— В тебя, Джим, стрелял наркоман, — продолжал Ковалек. — У этих ребят тормозов нет.
— Я так и понял, — сказал Зунгалла.
Ковалек вновь налил и опять помногу.
— Всё-таки, взгреют тебя сегодня, — произнес Зунгалла.
— Не взгреют, — отозвался Ковалек. — У меня задание тебя опекать. Я вольная пташка.
— Опекать — не значит спаивать, — пробормотал Зунгалла, взяв бокал.
— В кои-то веки, — сказал Ковалек.
Выпил и впился зубами в источающую сок пиццу.
Зунгалла последовал его примеру. После обжигающего джина пицца была необыкновенно вкусна. Ковалек смолотил свой кусок и принялся за другой. Миг — и от этого, второго, остались одни крошки.
— Люблю повеселиться, особенно пожрать, — объяснил Ковалек, наполняя бокалы уже доверху. — Давай, брат, ешь, пей, не стесняйся. Там еще полно осталось.
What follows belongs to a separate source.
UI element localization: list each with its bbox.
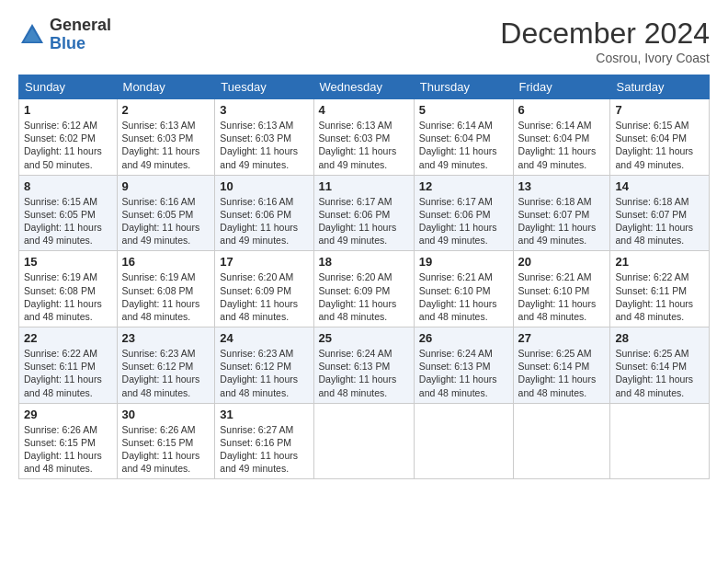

— Любишь пожрать, а тощий, как велосипед, — сказал Зунгалла, чувствуя, что джин потихоньку начинает действовать. — Значит, нулевой кпд. В паровозы метишь?
— С этим беда, — согласился Ковалек. — С другой стороны, двигаться приходится много, энергию нужно восполнять.
Сказав это, он запросто хлопнул бокал, как будто это была вода.
— Силен, брат, — заметил Зунгалла и тоже хлопнул бокал.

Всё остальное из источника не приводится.